Maradona provocó demasiadas alegrías. Fue un héroe popular de alto calibre, elevado a la categoría de Dios, que pronto aprendió a convivir rodeado de desconocidos. Acaso el único deseo que no pudo cumplir fue el de contar con un poco de privacidad. En el colmo de esa situación, unos drones sobrevolaron la residencia en la que pasó sus últimos días en este mundo que dejó a mitad de semana, con 60 años.

Personaje de claroscuros y paradojas, tuvo una capacidad insuperable para que se reprodujeran y comentaran tanto las maravillas que hacía dentro de los campos de futbol, como los desaguisados que cometió fuera de ellos.

México 86 fue su cénit. En un mismo partido, ante Inglaterra, hizo la mayor de las trampas de las Copas del Mundo y el más bello gol de la historia, venganza incruenta por la guerra de las Malvinas de ese “barrilete cósmico”, como lo definió en una inolvidable narración el periodista uruguayo Víctor Hugo Morales, con quien entabló gran amistad, merced a sus coincidencias políticas.

Diego fue una figura incómoda para el poder. Acusó a la FIFA de incompetente, pero también de corrupta. No faltaron los que lo tildaron de loco y rencoroso por la suspensión que sufrió en el Mundial de Estados Unidos 94 tras dar positivo a un coctel de sustancias en un examen antidoping. Le creyeron hace un lustro, cuando el FBI arrestó a varios directivos de la entidad rectora del futbol, una investigación que sigue en curso.

El genio argentino trazó su propio sendero, en el que también debió sortear dificultades pertenecientes a su entorno familiar o a la justicia italiana o a la Camorra, la mafia de Nápoles, ciudad con la que se identificó y en la que, en definitiva, pasó a ser un adicto en recuperación, un enfermo permanentemente señalado.

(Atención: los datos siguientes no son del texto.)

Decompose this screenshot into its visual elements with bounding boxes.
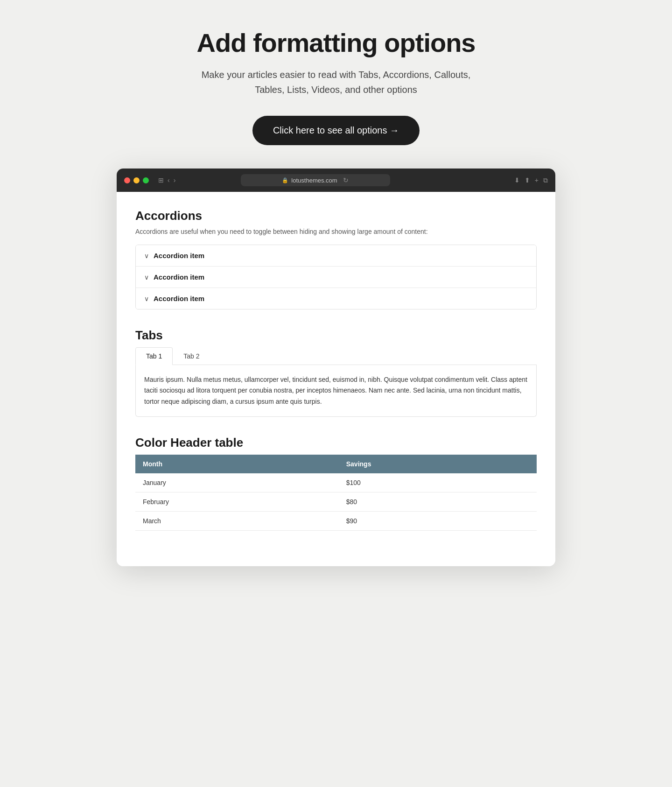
- tabs-title: Tabs: [135, 328, 537, 343]
- chevron-down-icon: ∨: [144, 252, 149, 260]
- table-cell-0-0: January: [135, 473, 339, 492]
- accordions-section: Accordions Accordions are useful when yo…: [135, 209, 537, 309]
- chevron-down-icon: ∨: [144, 295, 149, 302]
- cta-button[interactable]: Click here to see all options →: [252, 116, 420, 145]
- tab-2[interactable]: Tab 2: [173, 347, 210, 365]
- browser-nav-controls: ⊞ ‹ ›: [158, 176, 175, 184]
- browser-toolbar: ⊞ ‹ › 🔒 lotusthemes.com ↻ ⬇ ⬆ + ⧉: [117, 169, 555, 192]
- accordions-description: Accordions are useful when you need to t…: [135, 228, 537, 235]
- accordion-label-2: Accordion item: [154, 273, 204, 281]
- browser-dots: [124, 177, 149, 183]
- table-row: February$80: [135, 492, 537, 511]
- table-header-month: Month: [135, 455, 339, 473]
- accordion-label-3: Accordion item: [154, 295, 204, 302]
- close-dot[interactable]: [124, 177, 130, 183]
- tabs-icon[interactable]: ⧉: [543, 176, 548, 184]
- accordions-title: Accordions: [135, 209, 537, 223]
- table-cell-0-1: $100: [339, 473, 537, 492]
- accordion-item-3[interactable]: ∨ Accordion item: [136, 288, 536, 309]
- accordion-item-1[interactable]: ∨ Accordion item: [136, 245, 536, 267]
- new-tab-icon[interactable]: +: [535, 176, 539, 184]
- tabs-nav: Tab 1 Tab 2: [135, 347, 537, 365]
- accordion-container: ∨ Accordion item ∨ Accordion item ∨ Acco…: [135, 245, 537, 309]
- forward-icon[interactable]: ›: [174, 176, 176, 184]
- browser-content: Accordions Accordions are useful when yo…: [117, 192, 555, 566]
- address-text: lotusthemes.com: [291, 177, 337, 184]
- accordion-label-1: Accordion item: [154, 252, 204, 260]
- tab-1[interactable]: Tab 1: [135, 347, 173, 365]
- share-icon[interactable]: ⬆: [525, 176, 530, 184]
- tab-content-text: Mauris ipsum. Nulla metus metus, ullamco…: [144, 374, 528, 407]
- table-row: January$100: [135, 473, 537, 492]
- browser-window: ⊞ ‹ › 🔒 lotusthemes.com ↻ ⬇ ⬆ + ⧉ Accord…: [117, 169, 555, 566]
- hero-title: Add formatting options: [196, 28, 475, 58]
- table-cell-1-1: $80: [339, 492, 537, 511]
- sidebar-toggle-icon[interactable]: ⊞: [158, 176, 164, 184]
- color-header-table: Month Savings January$100February$80Marc…: [135, 455, 537, 531]
- table-title: Color Header table: [135, 436, 537, 450]
- reload-icon[interactable]: ↻: [343, 176, 349, 184]
- address-bar[interactable]: 🔒 lotusthemes.com ↻: [241, 174, 390, 186]
- table-header-savings: Savings: [339, 455, 537, 473]
- table-cell-1-0: February: [135, 492, 339, 511]
- table-cell-2-1: $90: [339, 511, 537, 530]
- download-icon[interactable]: ⬇: [514, 176, 520, 184]
- table-header-row: Month Savings: [135, 455, 537, 473]
- page-wrapper: Add formatting options Make your article…: [103, 28, 569, 566]
- hero-subtitle: Make your articles easier to read with T…: [201, 67, 471, 97]
- back-icon[interactable]: ‹: [168, 176, 170, 184]
- minimize-dot[interactable]: [133, 177, 140, 183]
- tab-content-box: Mauris ipsum. Nulla metus metus, ullamco…: [135, 365, 537, 416]
- tabs-wrapper: Tab 1 Tab 2 Mauris ipsum. Nulla metus me…: [135, 347, 537, 416]
- browser-right-controls: ⬇ ⬆ + ⧉: [514, 176, 548, 184]
- hero-section: Add formatting options Make your article…: [187, 28, 484, 145]
- lock-icon: 🔒: [282, 177, 288, 183]
- maximize-dot[interactable]: [143, 177, 149, 183]
- table-section: Color Header table Month Savings January…: [135, 436, 537, 531]
- table-row: March$90: [135, 511, 537, 530]
- tabs-section: Tabs Tab 1 Tab 2 Mauris ipsum. Nulla met…: [135, 328, 537, 416]
- accordion-item-2[interactable]: ∨ Accordion item: [136, 267, 536, 288]
- table-cell-2-0: March: [135, 511, 339, 530]
- chevron-down-icon: ∨: [144, 274, 149, 281]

Pero eso no impidió que Maradona asumiera una postura decididamente a favor “del pueblo”, como él mismo decía. En tanto, la globalización dictaba los modelos a seguir, efectuó pequeños actos de rebelión al lado de la trasnochada izquierda. Posaba para las fotos con Fidel Castro y con Hugo Chávez, citas consideradas en su día como una provocación para los asimismo viejos reaccionarios, además de su tatuaje del Che Guevara, no hicieron más que reafirmar, creía él, sus posturas peronistas. Con los yerros que todo ello puede representar, Maradona, como decía Eduardo Galeano, siempre eligió el equipo de los indignados sobre el de los indignos.

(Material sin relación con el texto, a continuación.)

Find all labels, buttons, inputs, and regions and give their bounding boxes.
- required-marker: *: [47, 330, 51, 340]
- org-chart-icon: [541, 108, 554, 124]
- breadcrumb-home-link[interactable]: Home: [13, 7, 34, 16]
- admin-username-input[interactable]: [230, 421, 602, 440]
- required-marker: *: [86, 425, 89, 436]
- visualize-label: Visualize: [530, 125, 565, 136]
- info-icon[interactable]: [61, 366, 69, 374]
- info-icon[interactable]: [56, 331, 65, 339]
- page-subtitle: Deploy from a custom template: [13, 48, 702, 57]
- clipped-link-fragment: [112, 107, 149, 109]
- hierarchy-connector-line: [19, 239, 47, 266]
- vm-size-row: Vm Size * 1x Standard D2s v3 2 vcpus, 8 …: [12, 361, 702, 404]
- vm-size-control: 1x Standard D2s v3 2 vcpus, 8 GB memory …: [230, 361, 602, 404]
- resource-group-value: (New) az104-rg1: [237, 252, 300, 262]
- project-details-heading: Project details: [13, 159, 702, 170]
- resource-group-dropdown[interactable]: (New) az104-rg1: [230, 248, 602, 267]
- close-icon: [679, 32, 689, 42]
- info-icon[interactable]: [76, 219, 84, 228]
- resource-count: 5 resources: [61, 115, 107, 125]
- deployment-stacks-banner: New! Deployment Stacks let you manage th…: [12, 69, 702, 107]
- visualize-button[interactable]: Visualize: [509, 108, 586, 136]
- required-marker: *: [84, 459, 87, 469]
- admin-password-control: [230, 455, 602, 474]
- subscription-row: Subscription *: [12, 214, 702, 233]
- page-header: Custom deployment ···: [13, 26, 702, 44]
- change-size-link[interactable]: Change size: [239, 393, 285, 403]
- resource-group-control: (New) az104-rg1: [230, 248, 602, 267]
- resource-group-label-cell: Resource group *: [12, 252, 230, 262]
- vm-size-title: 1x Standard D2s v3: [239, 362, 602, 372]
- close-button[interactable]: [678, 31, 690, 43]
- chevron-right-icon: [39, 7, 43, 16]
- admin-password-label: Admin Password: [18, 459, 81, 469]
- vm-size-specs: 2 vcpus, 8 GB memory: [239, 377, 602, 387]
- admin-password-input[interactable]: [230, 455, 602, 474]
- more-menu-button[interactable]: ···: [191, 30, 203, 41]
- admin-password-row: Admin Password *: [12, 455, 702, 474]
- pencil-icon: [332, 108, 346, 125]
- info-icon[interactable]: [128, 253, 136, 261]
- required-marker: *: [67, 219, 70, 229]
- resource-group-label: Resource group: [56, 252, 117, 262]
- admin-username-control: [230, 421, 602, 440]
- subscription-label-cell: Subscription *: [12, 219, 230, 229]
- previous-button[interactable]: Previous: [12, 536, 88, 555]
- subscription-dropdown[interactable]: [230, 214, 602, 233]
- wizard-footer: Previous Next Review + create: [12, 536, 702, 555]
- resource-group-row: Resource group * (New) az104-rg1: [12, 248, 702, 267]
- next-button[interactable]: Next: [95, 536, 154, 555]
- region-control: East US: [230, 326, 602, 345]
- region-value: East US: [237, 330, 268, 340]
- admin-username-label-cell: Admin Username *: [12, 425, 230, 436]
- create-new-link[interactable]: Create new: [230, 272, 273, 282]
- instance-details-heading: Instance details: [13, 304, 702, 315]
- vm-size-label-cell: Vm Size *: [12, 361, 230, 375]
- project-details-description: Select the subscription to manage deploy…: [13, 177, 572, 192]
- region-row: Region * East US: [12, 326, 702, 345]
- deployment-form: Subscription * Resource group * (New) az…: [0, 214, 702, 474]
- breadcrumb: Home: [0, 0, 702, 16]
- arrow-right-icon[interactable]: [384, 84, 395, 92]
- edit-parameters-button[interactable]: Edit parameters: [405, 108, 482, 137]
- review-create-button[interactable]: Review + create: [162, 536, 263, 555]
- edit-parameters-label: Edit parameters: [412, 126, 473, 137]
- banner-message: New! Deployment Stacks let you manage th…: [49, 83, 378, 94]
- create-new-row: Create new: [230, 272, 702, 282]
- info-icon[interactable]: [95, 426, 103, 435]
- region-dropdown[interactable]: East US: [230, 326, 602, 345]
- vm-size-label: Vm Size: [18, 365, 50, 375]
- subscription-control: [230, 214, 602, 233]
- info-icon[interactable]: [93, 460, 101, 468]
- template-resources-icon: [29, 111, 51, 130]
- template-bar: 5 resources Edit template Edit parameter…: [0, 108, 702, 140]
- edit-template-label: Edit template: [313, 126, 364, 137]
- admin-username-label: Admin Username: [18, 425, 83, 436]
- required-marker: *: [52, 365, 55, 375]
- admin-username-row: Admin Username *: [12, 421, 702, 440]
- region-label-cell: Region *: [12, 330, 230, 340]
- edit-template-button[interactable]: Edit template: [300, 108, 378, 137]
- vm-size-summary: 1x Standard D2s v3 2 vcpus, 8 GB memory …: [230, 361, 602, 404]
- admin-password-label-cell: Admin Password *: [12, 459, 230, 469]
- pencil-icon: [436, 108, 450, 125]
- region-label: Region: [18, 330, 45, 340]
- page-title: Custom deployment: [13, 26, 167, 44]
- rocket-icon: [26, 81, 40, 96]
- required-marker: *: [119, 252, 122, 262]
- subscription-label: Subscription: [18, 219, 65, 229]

Los adultos del presente milenio recuerdan a los emocionados niños que fueron ellos en los años 80 gracias a las jugadas de Maradona; y los mayores de esa década, que ahora peinan canas, si es que algo peinan, describen a los nietos aquellas hazañas. Ése es el Diego de la gente. El que perdura en la memoria a través de la narración oral.

Precisamente, hace 34 años un adolescente que está a punto de hacer la tarea recibe una sorpresiva invitación, boletos en mano, al Estadio Azteca. Era el 25 de junio y ese joven asistirá a su único partido del Mundial de México 86, semifinal final entre Argentina y Bélgica. Maradona, desde luego, es la figura a seguir. Durante el calentamiento pelotea, domina el balón como nadie, de taquito, de cabeza, ¡con el hombro!, pero eso es el aperitivo de lo que vendrá. Las mejores acciones del primer tiempo transcurren lejos, pues la grada desde donde observa ese partido se ubica detrás de la portería de la Albiceleste, en la que apenas transcurren noticias de la delantera belga. Llega la segunda mitad del encuentro y Maradona lo resuelve con dos arranques de ritmo y arte. Ese adolescente es quien esto escribe.

Maradona inventó su vida y sus millones de seguidores la reinventaron. Al final, queda la certeza de una frase atribuida a Roberto Fontanarrosa: “La verdad, no me importa lo que Diego hizo con su vida, me importa lo que hizo con la mía”.